CIT 591 Numeric spell checker notes Fall 2004, David Matuszek

Here are the answers to some questions that Gemma, Mirko, and I have received on the "Numeric Spell Checker" assignment.

# Corrected declaration of random number generator

The assignment said
Random random = new Random();
but it has to be
static Random random = new Random();
because you need to call this method from the static method generateRandomArray.

# Range of numbers

To get pseudo-random numbers for this assignment, use the method call random.nextInt(). That is, call nextInt with no parameters. This will give you the full range of integers, from Integer.MIN_VALUE (-2147483648) to Integer.MAX_VALUE (2147483647). In general, about half of these numbers will be negative.

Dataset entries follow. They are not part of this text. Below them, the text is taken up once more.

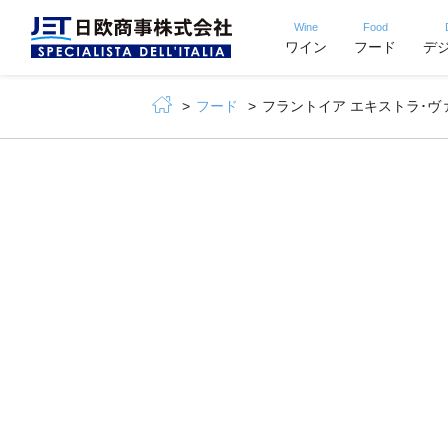
Wine
Food
ワイン
フード
デ
フード
フラントイア エキストラ･ヴァージン･オリ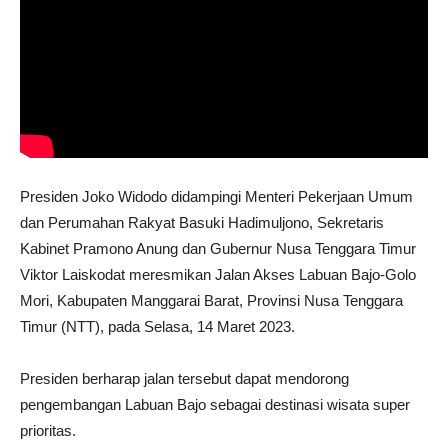
Presiden Joko Widodo didampingi Menteri Pekerjaan Umum
dan Perumahan Rakyat Basuki Hadimuljono, Sekretaris
Kabinet Pramono Anung dan Gubernur Nusa Tenggara Timur
Viktor Laiskodat meresmikan Jalan Akses Labuan Bajo-Golo
Mori, Kabupaten Manggarai Barat, Provinsi Nusa Tenggara
Timur (NTT), pada Selasa, 14 Maret 2023.
Presiden berharap jalan tersebut dapat mendorong
pengembangan Labuan Bajo sebagai destinasi wisata super
prioritas.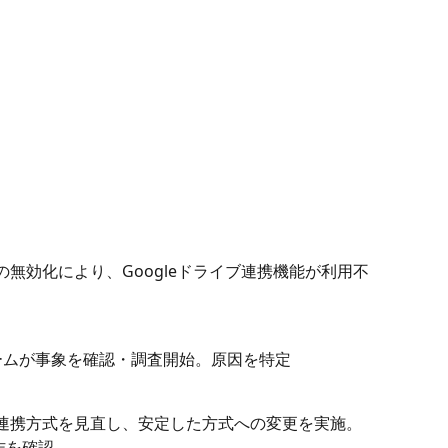
設定の無効化により、Googleドライブ連携機能が利用不
ームが事象を確認・調査開始。原因を特定
社との連携方式を見直し、安定した方式への変更を実施。
作を確認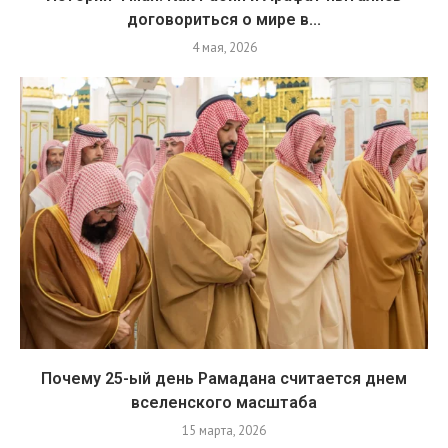
договориться о мире в...
4 мая, 2026
Почему 25-ый день Рамадана считается днем
вселенского масштаба
15 марта, 2026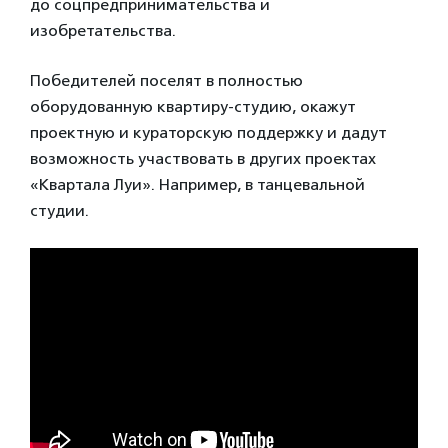
до соцпредпринимательства и
изобретательства.
Победителей поселят в полностью
оборудованную квартиру-студию, окажут
проектную и кураторскую поддержку и дадут
возможность участвовать в других проектах
«Квартала Луи». Например, в танцевальной
студии.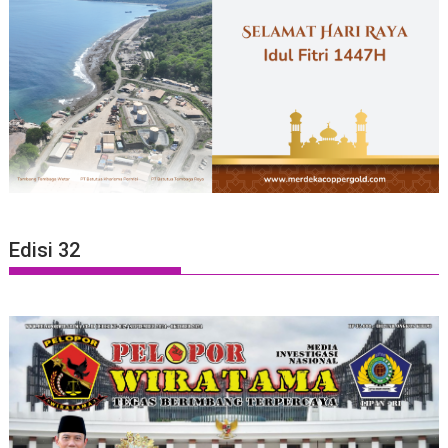
Edisi 32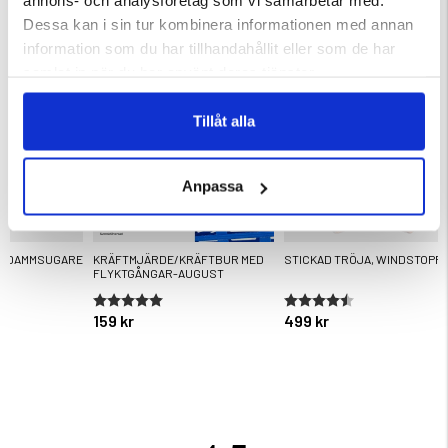
annons- och analysföretag som vi samarbetar med.
KÖPS OFTA TILLSAMMANS
Dessa kan i sin tur kombinera informationen med annan
information som du har tillhandahållit eller som de har
samlat in när du har använt deras tjänster.
Tillåt alla
Anpassa
R DAMMSUGARE
KRÄFTMJÄRDE/KRÄFTBUR MED
STICKAD TRÖJA, WINDSTOPP
FLYKTGÅNGAR-AUGUST
ärnor
Betyg:
5.0 utav 5 stjärnor
Betyg:
4.8 utav 5 stjärnor
159 kr
499 kr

Don't be surprised if most of your random numbers are extremely large (or extremely small). Remember that there are ten times as many integers with N+1 digits as there are with N digits. Thus, for example, an 8-digit number is a million times more likely to occur than a 2-digit number. Most of your numbers will have nine or ten digits.

# Testing generateRandomArray(int size)

How do you test whether the result of calling generateRandomArray(size) really gives you random (actually, pseudo-random) numbers?

The short answer is, there really isn't any good way. Here's what I would test:

Is the returned array of the correct size?
This is an obvious and easy thing to check. (By the way, there is no point in checking whether you get back an array of the correct type; the compiler will do this.)

Are both the first and last locations nonzero?
If your method didn't put anything in the array, it will be full of zeros, so you can check that the method put something into the array. While there is about a chance in two billion that any given location contains a zero,I don't think we need to worry about that for testing purposes.

If size > 1, are the first and last locations different from each other? Or maybe the first and second?
It is possible to have an error that fills all the array locations with the same randomly chosen number, so let's test for that. Incidentally, pseudo-random number generators are designed to cycle through all possible numbers before producing a duplicate, so if we get a duplicate, there is a bug somewhere. (You could test if there were any duplicates, anywhere in the array, but that's too much work for a highly unlikely situation.)

Someone suggested using a fixed seed for the random number generator while testing (so that you can know what numbers are in the array), then changing back to one that used the time of day for the "final" program. Don't do this! It's a bad idea for two reasons: (1) It involves making an untested change in a previously tested method, and (2) it breaks the test method, which will now report failure. One of the key points in having a suite of tests is that you can run them anytime, to make sure everything still works. Always keep a set of working tests!

# Testing createDictionary(int[] numbers)

What this method should do is create another "dictionary" array of the same size as numbers, and run through a loop to copy values from numbers into this new array.

If, as is good practice, you make your instance variables private, then there is no easy access to the "dictionary" array, so testing becomes difficult. Here are some possible solutions, none of them perfect.

Make the "dictionary" array public. Then you can see if it has the right values in it.
The problem with this is that there is no reason, other than testing, to make this variable public. That just exposes it to modification by classes in other methods, which can lead to very difficult-to-find bugs.

Provide a getter method for the dictionary.
There are two problems with this. First, there is not reason, other than testing, for having this method. Second, it provides "false security," since the simple thing to do is to return a reference to the array, rather than a copy of the array. And making a copy seems like overkill.

Test the created "dictionary" array with the boolean exactMatch(int) method.
To do this, create a small dictionary of perhaps four numbers. Then test whether each of thes numbers is in the array (and also test that a couple of other numbers are not in the array.) This has the disadvantage that the test of one method is not completely independent of any other methods; but this is a minor disadvantage compared to the others. This is the testing approach that I recommend.

How can you tell that the "dictionary" array is a copy of numbers, rather than a reference to numbers? Well, if you had easy access to the "dictionary" array, you could use == or !=. But you don't have easy access. I'll leave this as a (fairly easy) puzzle for you to solve.

Testing, like programming, is as much an art as a science. As you can see, there are tradeoffs, and you just have to pick the option that seems best.

# Testing createRandomDictionary(int size)

This method is so simple, and so difficult to test, that maybe it isn't worth the effort. Still, I said to test it, so you should do something. You can at least check that you got back an array of the correct size.

# Testing other methods

Other methods are a whole lot easier to test if you know exactly what is in the "dictionary" array. That's why I separated the action of creating a random array from the action of creating a dictionary. Where possible, use a known array for testing your methods.

Here are some conclusions you might draw from all this:

Testing can be a lot easier if you design the tests first.

You can't test everything. (But with a little thought, you can test more than you might expect.)

It's best to have alternatives from which you can choose. Hence, you shouldn't always do the first thing you think of.

Writing the tests first may make the program better in some ways, but it also tempts you to make things public that really shouldn't be public.